Task objective> Search the data for "instances". Return each matching line.
___ Source data
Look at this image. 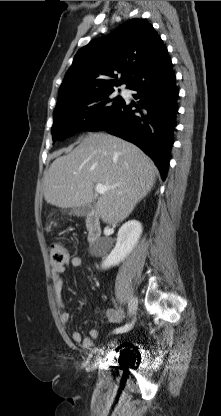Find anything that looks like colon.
Returning a JSON list of instances; mask_svg holds the SVG:
<instances>
[{"label": "colon", "instance_id": "colon-1", "mask_svg": "<svg viewBox=\"0 0 221 416\" xmlns=\"http://www.w3.org/2000/svg\"><path fill=\"white\" fill-rule=\"evenodd\" d=\"M50 261L53 265H62L69 258V252L61 242H53L49 248Z\"/></svg>", "mask_w": 221, "mask_h": 416}]
</instances>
______
Output below>
Returning a JSON list of instances; mask_svg holds the SVG:
<instances>
</instances>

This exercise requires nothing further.